The Committee has the delegated authority of the Board in respect of the functions and powers set out in these terms of reference.
1. Duties And Terms Of Reference
The Committee shall:
1.1 External Audit
- Oversee the Company’s relationship with the external auditors. Meet regularly with the external auditor, including once at the planning stage before the audit and once after the audit at the reporting stage. The Committee shall meet the external auditor at least once a year, without management being present; to discuss their remit and any issues arising from the audit.
- Consider the appointment of the external auditors, the fees paid to the auditors (set in the context of the external auditors regulatory requirements), and any questions of resignation or dismissal of the external auditors and make recommendations to the Board on these matters;
- Review and approve the Audit Engagement Letter; Review and approve the annual audit plan and ensure that it is consistent with the scope of the audit engagement, having regard to the seniority, expertise and experience of the audit team.
- Review from time to time and at least annually the effectiveness of the audit and the qualification, expertise, independence and objectivity of the external auditors, including reviewing the nature and extent of non-audit and consultancy services supplied to the Company by the external auditors.

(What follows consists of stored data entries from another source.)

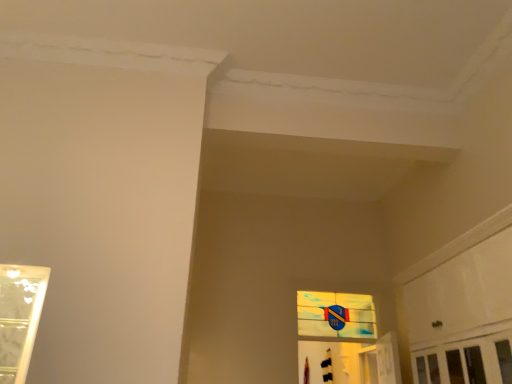 Looking at this image, measure the distance between translucent glass mosaic at center and camera.

translucent glass mosaic at center is 3.88 meters from camera.

The width and height of the screenshot is (512, 384). I want to click on translucent glass mosaic at center, so click(x=336, y=316).

What do you see at coordinates (336, 316) in the screenshot? I see `translucent glass mosaic at center` at bounding box center [336, 316].

Find the location of a particular element. The image size is (512, 384). translucent glass mosaic at center is located at coordinates (336, 316). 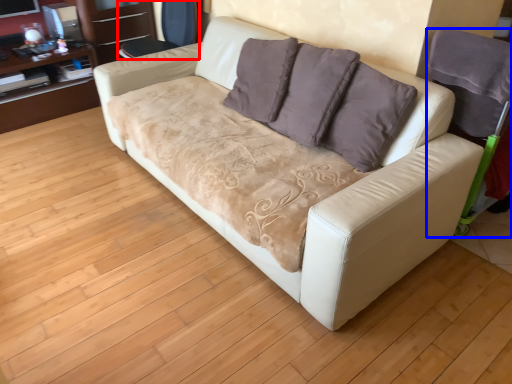 Question: Among these objects, which one is farthest to the camera, armchair (highlighted by a red box) or armchair (highlighted by a blue box)?

Choices:
 (A) armchair
 (B) armchair

Answer: (A) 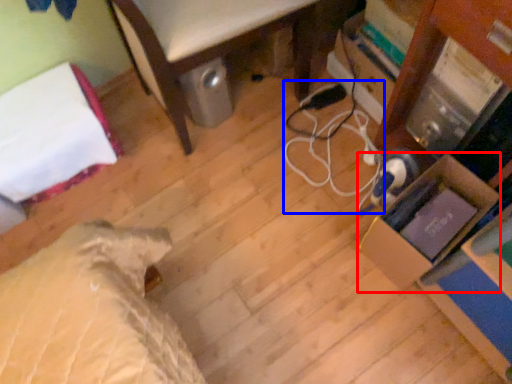 Question: Among these objects, which one is nearest to the camera, cardboard box (highlighted by a red box) or cable (highlighted by a blue box)?

Choices:
 (A) cardboard box
 (B) cable

Answer: (A)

- Develop and recommend to the Board the Policy in relation to the provision of non-audit services by the external auditors; the aim being to ensure that the provision of such services does not impair the external auditors’ independence or objectivity;
- Review, with the external auditors the relationships between the Company and the external auditors and the policies and procedures for maintaining independence; Monitor the auditor’s compliance with relevant ethical and professional guidance on the rotation of audit partners, the level of fees paid by the company compared to the overall fee income of the firm, office and partner and other related requirements.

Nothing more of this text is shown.